Cette porte d’entrée pour Xochitl Gomez et son personnage d’America Chavez apparaît autant gagnante que bâclée tellement on l’a met et nous met face au fait accompli sans trop de circonstances (comme c’était le cas de nombreuses fois auparavant après tout pour ne nommer que le plus récent Spider-Man). Alors qu’en parallèle, les rumeurs de cameos qui enflammaient la toile depuis des mois risquent au final de faire étoffe de pétards mouillés tellement on est loin du « fan service » dont Spider-Man : No Way Home faisait office.
Alors qu’on veut récompenser les bons élèves qui ont tous vu, sans pour autant pénaliser les plus novices, on offre juste assez de références pour donner envie de se lancer ou se relancer dans les œuvres qu’on aurait pu rater, tout en se contentant d’être assez générique pour combler ceux qui seraient seulement tombés sur ce film pour passer le temps.
Le résultat n’en demeure que plus aberrant.
Peut-être est-ce parce qu’on essaie encore de se remettre de la maestria de Everything Everywhere All At Once, mais ici la question du multivers est tellement précaire, simpliste et abstraite qu’on ne peut que critiquer la paresse.
La comparaison est d’autant plus dommageable pour le film, quand on sait pertinemment que Raimi s’en sort toujours mieux avec moins d’argent, lui qui a été pendant si longtemps un modèle pour les impressionnants films faits à partir de rien. Comme quoi son fascinant Darkman risque de ne jamais trouver de véritable successeur.
On sent toutefois ici et là une certaine volonté de retourner à ses premiers amours. Il y a quelques transitions, des petits tours de montage, un cameo précis et cette exploration de thématiques fétiches comme le bien, le mal et la mort, tout comme de la vie après la mort, mais dans une version tellement réduite et contenue que cela n’en apparaît que plus crève-cœur. Même une rare scène a priori prometteuse impliquant de la musique finit par manquer de cadence.
À ce titre, la présence prévisible de Danny Elfman à la musique fait une abstraction presque totale des amusantes compositions de Giacchino, sans vraiment apporter quoique ce soit de nouveau ou un tant soit peu intéressant à l’ensemble.
Et c’est d’autant plus gênant de les voir essayer d’incorporer de l’horreur sans pour autant en faire, tout comme d’oser quelque chose d’étonnamment intimiste sans avoir la possibilité d’accorder de la profondeur à cette proximité (on dira ce qu’on voudra sur Eternals, il réussissait bien mieux cette hauteur d’âme ironiquement plus « humaine »). La psychologie de Stephen est réduite à néant, alors qu’on n’arrive aucunement à exploiter les aspects les plus intéressants des nombreux dilemmes qu’on nous présente.

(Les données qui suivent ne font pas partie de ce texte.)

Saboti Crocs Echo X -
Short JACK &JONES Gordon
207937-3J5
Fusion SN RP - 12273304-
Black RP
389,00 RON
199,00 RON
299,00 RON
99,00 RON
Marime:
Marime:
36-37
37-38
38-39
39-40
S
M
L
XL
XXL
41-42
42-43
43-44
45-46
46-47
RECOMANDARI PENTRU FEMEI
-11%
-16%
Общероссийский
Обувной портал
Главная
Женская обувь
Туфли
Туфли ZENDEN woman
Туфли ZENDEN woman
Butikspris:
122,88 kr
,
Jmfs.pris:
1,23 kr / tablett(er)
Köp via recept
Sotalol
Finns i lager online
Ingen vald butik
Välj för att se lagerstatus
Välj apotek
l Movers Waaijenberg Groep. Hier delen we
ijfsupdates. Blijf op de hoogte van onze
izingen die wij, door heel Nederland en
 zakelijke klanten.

Par ailleurs, l’inconsistance de Wanda est aussi impertinente qu’à chacune de ses apparitions dans un des films de Marvel, impossible de ne pas penser à cette réplique qu’on n’a toujours pas oubliée : I don’t even know who you are.

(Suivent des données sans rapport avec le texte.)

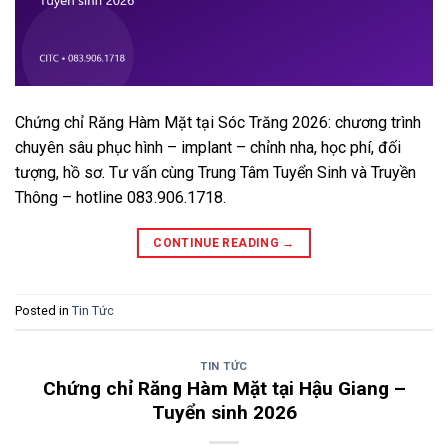
Chứng chỉ Răng Hàm Mặt tại Sóc Trăng 2026: chương trình
chuyên sâu phục hình – implant – chỉnh nha, học phí, đối
tượng, hồ sơ. Tư vấn cùng Trung Tâm Tuyển Sinh và Truyền
Thông – hotline 083.906.1718.
CONTINUE READING
→
Posted in
Tin Tức
TIN TỨC
Chứng chỉ Răng Hàm Mặt tại Hậu Giang –
Tuyển sinh 2026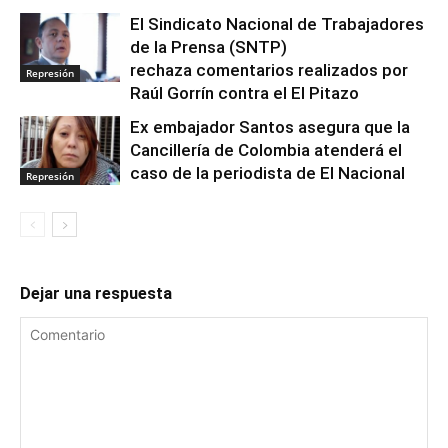
El Sindicato Nacional de Trabajadores
de la Prensa (SNTP)
rechaza comentarios realizados por
Represión
Raúl Gorrín contra el El Pitazo
Ex embajador Santos asegura que la
Cancillería de Colombia atenderá el
caso de la periodista de El Nacional
Represión
Dejar una respuesta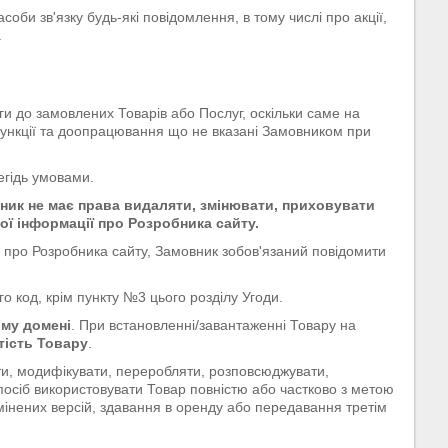
би зв'язку будь-які повідомлення, в тому числі про акції,
.
 до замовлених Товарів або Послуг, оскільки саме на
ві функції та доопрацювання що не вказані Замовником при
егідь умовами.
ник не має права видаляти, змінювати, приховувати
ї інформації про Розробника сайту.
ї про Розробника сайту, Замовник зобов'язаний повідомити
о код, крім пункту №3 цього розділу Угоди.
ому домені
. При встановленні/завантаженні Товару на
тість Товару
.
ти, модифікувати, переробляти, розповсюджувати,
посіб використовувати Товар повністю або частково з метою
мінених версій, здавання в оренду або передавання третім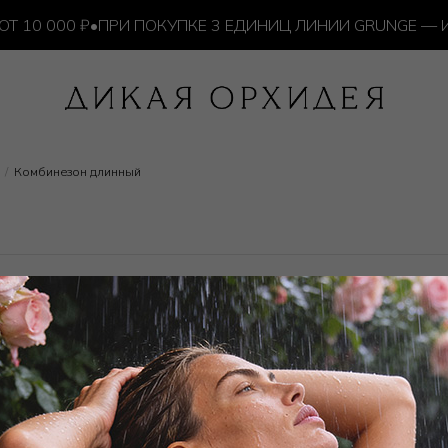
0 000 ₽
•
ПРИ ПОКУПКЕ 3 ЕДИНИЦ ЛИНИИ GRUNGE — ИЗ
Комбинезон длинный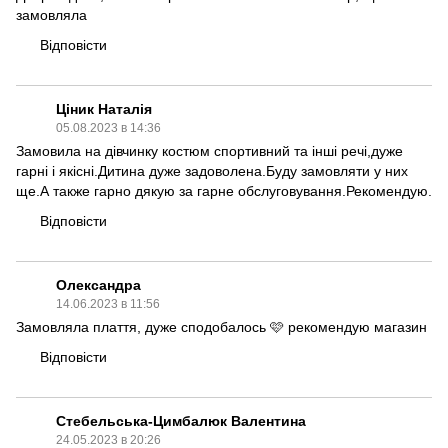
замовляла
Відповісти
Ціник Наталія
05.08.2023 в 14:36
Замовила на дівчинку костюм спортивний та інші речі,дуже
гарні і якісні.Дитина дуже задоволена.Буду замовляти у них
ще.А также гарно дякую за гарне обслуговування.Рекомендую.
Відповісти
Олександра
14.06.2023 в 11:56
Замовляла плаття, дуже сподобалось 🩷 рекомендую магазин
Відповісти
Стебельська-Цимбалюк Валентина
24.05.2023 в 20:26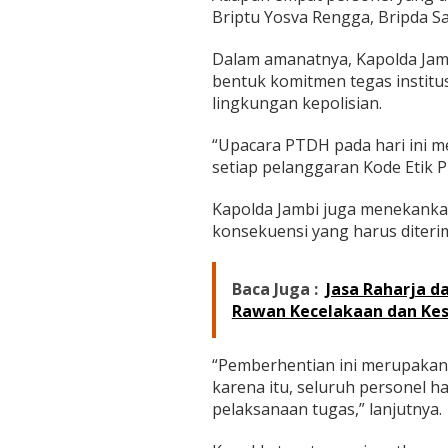
a
Briptu Yosva Rengga, Bripda Sa
n
H
Dalam amanatnya, Kapolda Ja
o
r
bentuk komitmen tegas institus
m
lingkungan kepolisian.
a
t
“Upacara PTDH pada hari ini 
setiap pelanggaran Kode Etik Pr
Kapolda Jambi juga menekanka
konsekuensi yang harus diteri
Baca Juga :
Jasa Raharja d
Rawan Kecelakaan dan Kes
“Pemberhentian ini merupakan 
karena itu, seluruh personel h
pelaksanaan tugas,” lanjutnya.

On évitera donc de s’étirer plus longuement sur un film qui à l’inverse n’en offre que bien peu à se mettre sous la dent. Doctor Strange in the Multiverse of Madness représente néanmoins un certain miracle : soit d’arriver à ne rien faire de satisfaisant autant avec le talent réuni que les possibilités qui lui étaient offertes et ce, pratiquement sur un plateau d’argent.
4/10
Doctor Strange in the Multiverse of Madness prend l’affiche en salle ce vendredi 6 mai. Plusieurs représentations ont lieu ce jeudi.